Simple algorithms often outperform complicated ones on real machines, since the sizes involved are rarely big enough to overcome constant factors. BinaryHeap is a simple wrapper on a Vec, so there's no fancy pointer chasing or node allocating going on, which helps a bunch.
As for the amortized O(1), it's clearly O(1) to insert an element that's smaller than the element above it in the heap, since there's no sift-up needed. And half the elements are in the leaves of a binary tree, so for sufficient randomness half the elements will hit that "no sift-up" condition.
Then I forget the exact details, but it probably boils down to the "pie series" . Half the elements need the one operation, Half of that need one more, etc, making a geometric series of finite sum, meaning O(1).
As an aside, don't forget that heapify is O(n), so you can get this more reliably if you can do it all at once.

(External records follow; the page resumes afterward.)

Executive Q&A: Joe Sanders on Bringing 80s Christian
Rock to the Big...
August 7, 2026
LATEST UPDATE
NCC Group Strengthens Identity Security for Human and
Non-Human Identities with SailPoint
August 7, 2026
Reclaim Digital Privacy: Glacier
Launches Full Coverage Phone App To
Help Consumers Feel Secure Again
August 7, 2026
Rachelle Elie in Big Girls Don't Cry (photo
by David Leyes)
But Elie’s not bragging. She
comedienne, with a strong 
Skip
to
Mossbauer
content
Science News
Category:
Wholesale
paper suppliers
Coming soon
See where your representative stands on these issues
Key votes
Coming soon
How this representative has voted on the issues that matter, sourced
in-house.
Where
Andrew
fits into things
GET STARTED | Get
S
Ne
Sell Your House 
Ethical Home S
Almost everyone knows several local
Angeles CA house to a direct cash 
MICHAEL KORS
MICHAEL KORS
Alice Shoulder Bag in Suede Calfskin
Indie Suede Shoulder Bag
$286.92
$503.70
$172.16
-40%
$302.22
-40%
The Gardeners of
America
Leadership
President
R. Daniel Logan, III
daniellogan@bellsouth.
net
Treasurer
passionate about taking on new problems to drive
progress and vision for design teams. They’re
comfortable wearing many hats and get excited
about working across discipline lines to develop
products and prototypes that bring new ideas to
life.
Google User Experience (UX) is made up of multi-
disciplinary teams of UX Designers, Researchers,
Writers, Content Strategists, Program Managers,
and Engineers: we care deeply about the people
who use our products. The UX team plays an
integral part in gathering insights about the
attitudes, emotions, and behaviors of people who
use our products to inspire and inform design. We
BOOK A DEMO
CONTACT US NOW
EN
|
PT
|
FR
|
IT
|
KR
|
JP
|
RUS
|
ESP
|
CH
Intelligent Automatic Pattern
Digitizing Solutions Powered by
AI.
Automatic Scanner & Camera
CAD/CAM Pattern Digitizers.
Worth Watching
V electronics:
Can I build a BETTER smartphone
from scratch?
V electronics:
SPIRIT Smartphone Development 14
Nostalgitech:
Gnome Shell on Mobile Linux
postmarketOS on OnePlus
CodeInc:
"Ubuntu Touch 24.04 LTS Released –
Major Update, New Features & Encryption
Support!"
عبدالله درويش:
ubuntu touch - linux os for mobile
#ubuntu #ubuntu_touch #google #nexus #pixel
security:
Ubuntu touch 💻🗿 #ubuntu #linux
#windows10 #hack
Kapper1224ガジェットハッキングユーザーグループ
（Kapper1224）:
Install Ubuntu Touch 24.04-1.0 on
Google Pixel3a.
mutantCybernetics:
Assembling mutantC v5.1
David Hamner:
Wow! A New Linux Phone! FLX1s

Insertion is implemented by adding to the end of the tree and propagating up the tree. However, the tree is naturally bottom-heavy since half of all elements in a complete binary tree are leaves. On average, they don't move very far up the tree.
Contrast this with removal which must be O(log(n)) average -- otherwise, we would have O(n)-average comparison-based sorting using the heap. The O(log(n)) happens because the removal process removes from the root, moving the last element there and propagating it down the tree, typically traversing O(height) nodes since the tree is bottom-heavy.